IIS is not a scheduling engine.
Edit3 re:comment: sorry, I've misunderstood the nature of your setup. My own experiences have clouded my judgement :) Can you just run a check during every logon operation, and if it's been a while since the last maintenance operation, run it right then and there? How long does the maintenance take? If it's ~1min+, makes sense to run it in a worker thread, so that the logging-on user is not made wait.
Scheduling daily maintenance is a good idea in general, and it is implemented fairly often, but it seems you simply don't have the capability.
I do this very thing in my web apps, but use Asynchronous HTTP Handlers (http://msdn.microsoft.com/en-us/library/ms227433.aspx#Y512); I believe this would be recommended.
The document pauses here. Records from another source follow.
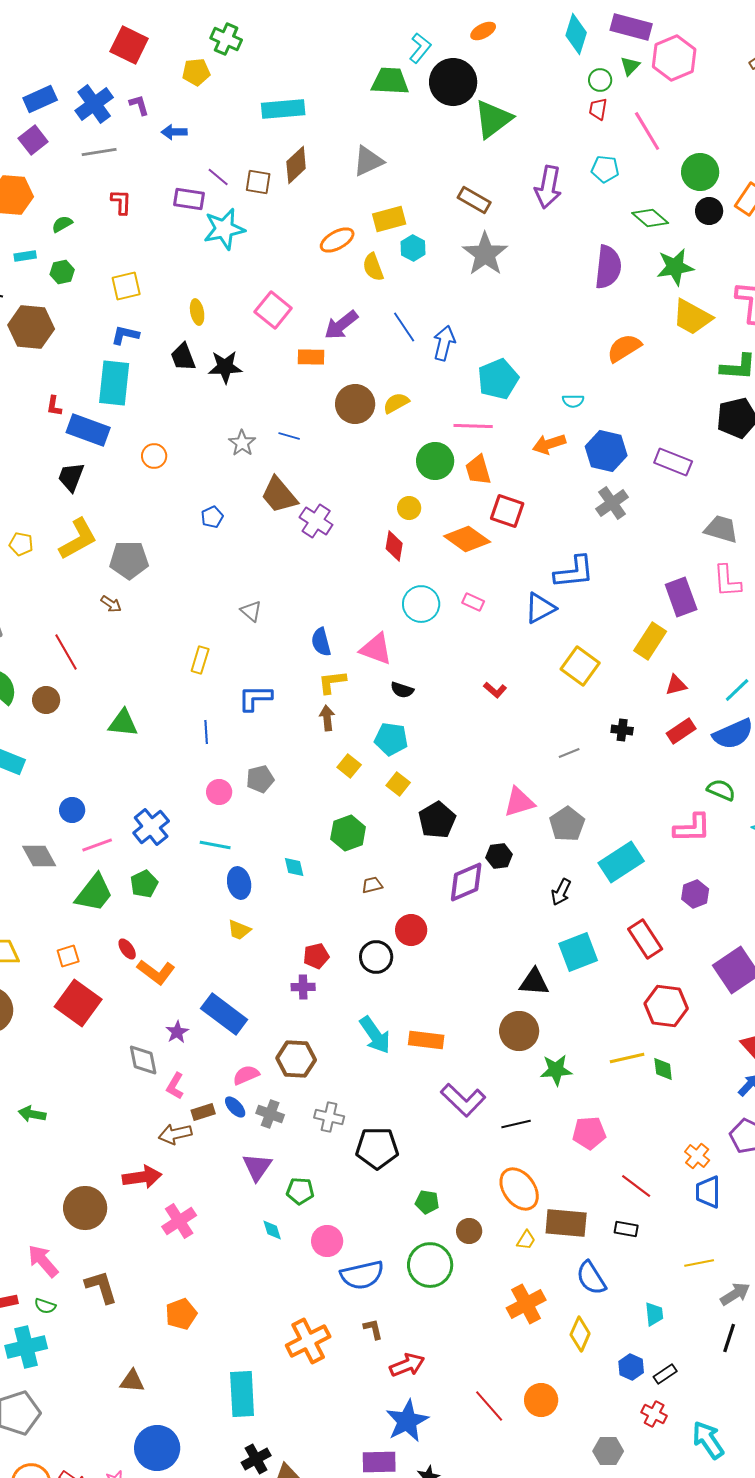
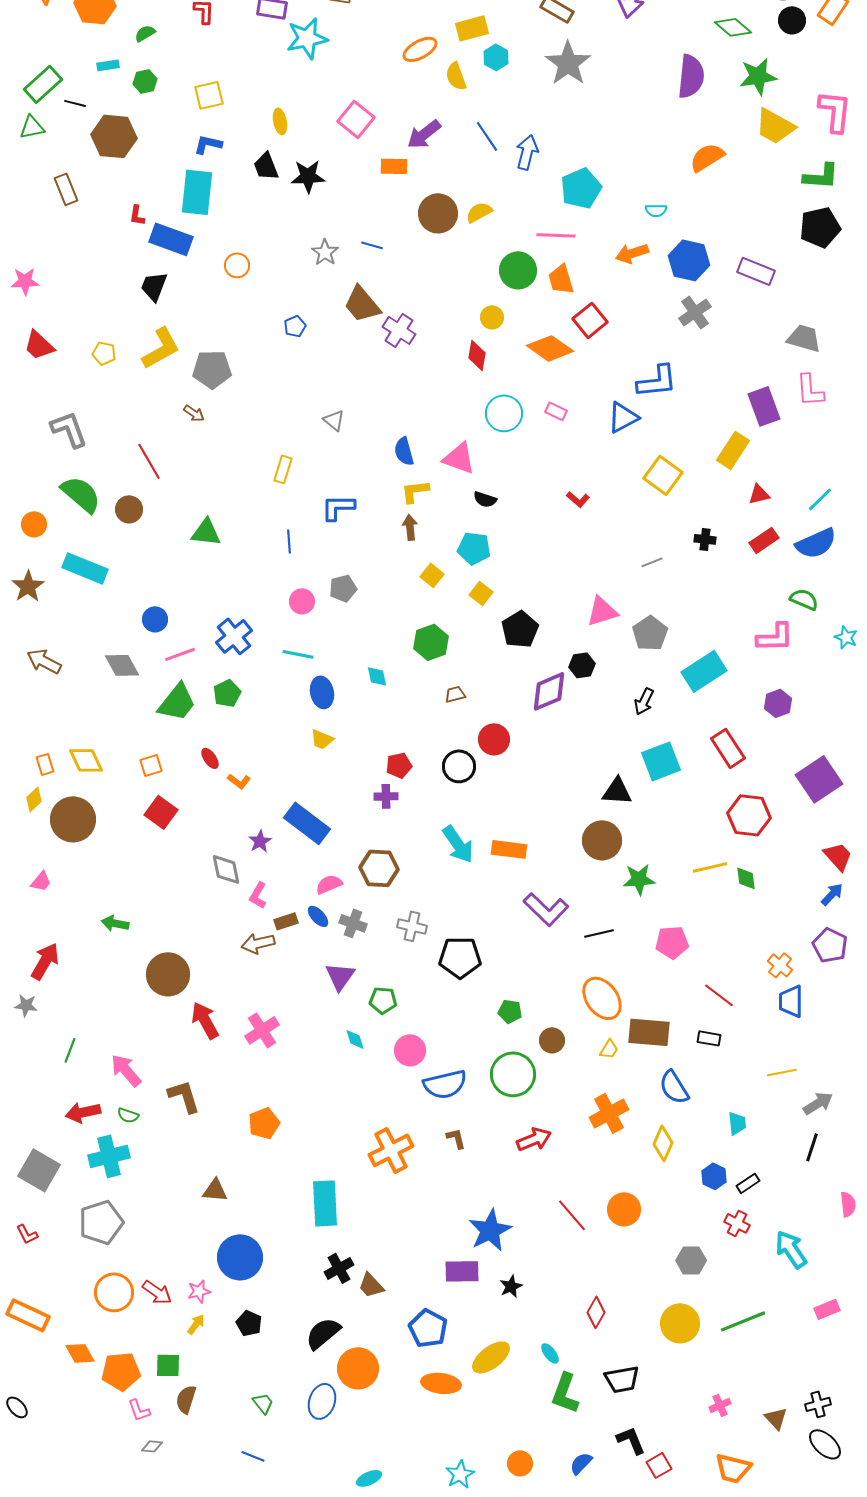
red square: (507, 511) -> (590, 320), turned 32
orange L-shape: (156, 972) -> (239, 781), size x0.6
red square: (78, 1003) -> (161, 812), size x0.7
red arrow: (142, 1177) -> (205, 1020), moved, turned -111
brown circle: (85, 1208) -> (168, 974), moved
red arrow: (407, 1365) -> (534, 1139), moved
I just start it off on application start and shut it down on application end (Global.asx).
The thing to remember is that you'll probably have to store the last time the query ran in the database because you'll loose track of that when your application pool recycles.
I'm doing this by putting some fake information in "Cache" and put the time period i want then handel the "_onCacheRemove" event do whatever i wanna do then recreate the "CacheItem" again:
e.g.
I put my tasks in Enum with the time that i wanna to rerun this task in seconds:
public enum ScheduledTasks
{
CleanGameRequests = 120,
CleanUpOnlineUsers = 6
}
then deal with them at "Application_Start" :
protected void Application_Start()
{
AreaRegistration.RegisterAllAreas();
RegisterRoutes(RouteTable.Routes);
// Adding the tasks i want at App_Start
// so if the application restarted my task will refreshed.
AddTask(ScheduledTasks.CleanGameRequests);
AddTask(ScheduledTasks.CleanUpOnlineUsers);
}
// event to handel
private static CacheItemRemovedCallback _onCacheRemove;
private void AddTask(ScheduledTasks task)
{
_onCacheRemove = new CacheItemRemovedCallback(CacheItemRemoved);
HttpRuntime.Cache.Insert(task.ToString(), (int)task, null,
DateTime.Now.AddSeconds((int)task), Cache.NoSlidingExpiration,
CacheItemPriority.NotRemovable, _onCacheRemove);
}
public void CacheItemRemoved(string key, object time, CacheItemRemovedReason r)
{
var task = (ScheduledTasks)Enum.Parse(typeof(ScheduledTasks), key);
switch (task)
{
case ScheduledTasks.CleanGameRequests:
// Do the concept that you wanna to do.
GameRequest.CleanUp();
break;
case ScheduledTasks.CleanUpOnlineUsers:
OnlineUsers.CleanUp();
break;
default:
break;
}
// Don't forget to recreate the "CacheItem" again.
AddTask(task);
}
Note: You may make your time management as you want. In my case i
wanna these tasks to run every period
of time regardless of what time it is.
In your case you should check the time
before then recreate the CacheItem
again.
Hope this helped :)
Unless you have very active site chances are that IIS will bring your application down and there will be no process to execute your task.
Alternatives:
just do that during/immediately after request that is close enough by time
have external task that will trigger the operation on your site via GET/POST.
reconfigure IIS to never recycle/stop your app pool. Than your timer has chance to execute.
use some external service on the server to schedule the task ("at" or even SQL tasks).